Trump campaign hopes to have it both ways with racial rhetoric




While one voter may see their social media flooded with portrayals of Trump championing criminal justice reform and bringing down Black and Hispanic unemployment, another will find Willie Horton-style ads that use mugshots of Black people to portray Biden as weak on crime.

“We will message to Black men that she was California’s top cop and message to suburban women that she wants to defund the police,” a Trump political adviser said. “Two different demographics, two different messages.”

Fighting to win back disenchanted White suburban voters and save his reelection bid, Trump has mostly abandoned in-person attempts to project a unifying image or engage constructively in the country’s racial reckoning — even as his campaign claims otherwise.

He is amplifying outbreaks of violence surrounding to Black Lives Matter protests; pledging to eliminate funding for federal racial sensitivity trainings and schools that use the “1619 Project” to teach kids about slavery; defending the presence of Confederate symbols in public; warning of an “invasion” of low-income people into the suburbs; and denigrating the first Black woman on a major party ticket by playing on racist and sexist tropes.

While his campaign is amplifying Trump’s “law and order” message and doing just as much to stoke fear about unrest in some American cities, it is also actively engaged in an effort to convince voters — or at least White voters — that Trump can’t be racist because of policies that have benefited minorities.
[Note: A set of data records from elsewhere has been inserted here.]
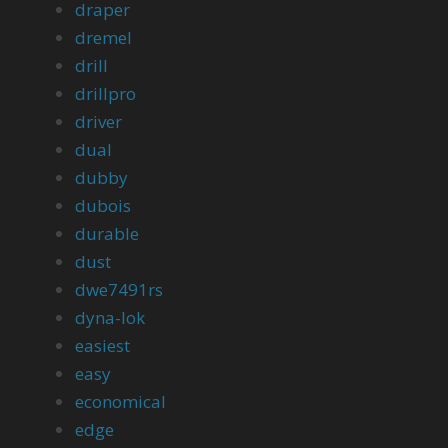
draper
dremel
drill
drillpro
driver
dual
dubby
dubois
durable
dust
dwe7491rs
dyna-lok
easiest
easy
economical
edge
‘Really, was that necessary?’

Trump again attempts to stoke racial divisions in housing message

With the coordinated pageantry and disciplined messaging of the GOP convention behind them, some advisers are worried Trump’s rhetoric could bury those efforts, undermining a more nuanced official message.

“He’s always going one step too far,” the adviser said of Trump’s racially charged appeals. “And we go, like, ‘Really, was that necessary?’ ”

There are signs Trump’s efforts are failing to move the needle among the suburban voters Trump believes he is attracting using racially divisive language. Trump experienced almost no post-convention bounce, and his rival Joe Biden is enjoying the steadiest polling lead in history.
View Trump and Biden head-to-head polling

Instead of adjusting course, Trump has dug in. He has told advisers that “my people” aren’t looking for a unifying president and has fretted his mostly White conservative supporters are turned off by messaging that even acknowledges underlying concerns about racial injustice or police brutality.

Trump has ignored those topics in favor of advancing a “law and order” mantra he believes is better received among conservatives and railing against any attempt to reckon with the country’s racist history.

In recorded interviews with journalist Bob Woodward for his new book, “Rage,” Trump rejects the idea that he or other White Americans should examine the privileges they are afforded because of their race and try to understand the anger and pain of Black Americans.

“You really drank the Kool-Aid, didn’t you? Just listen to you. Wow,” Trump told Woodward. “No, I don’t feel that at all.”

Trump is also waging a deeply personal assault on Harris, whom Trump has called “nasty,” “disrespectful” and the “meanest,” playing into racist and sexist stereotypes about Black women.

“You know what, people don’t like her. Nobody likes her,” Trump said during a campaign rally in Winston-Salem, North Carolina, on Tuesday. “She could never be the first woman president. She could never be. That would be an insult to our country.”

Issues of race and ethnicity have always been central to Trump’s political persona, from his stoking of a racist conspiracy about President Barack Obama’s birthplace to his description of Mexicans as “rapists” at his 2015 campaign announcement to his more recent dismissals of attempts to confront with the country’s racist past.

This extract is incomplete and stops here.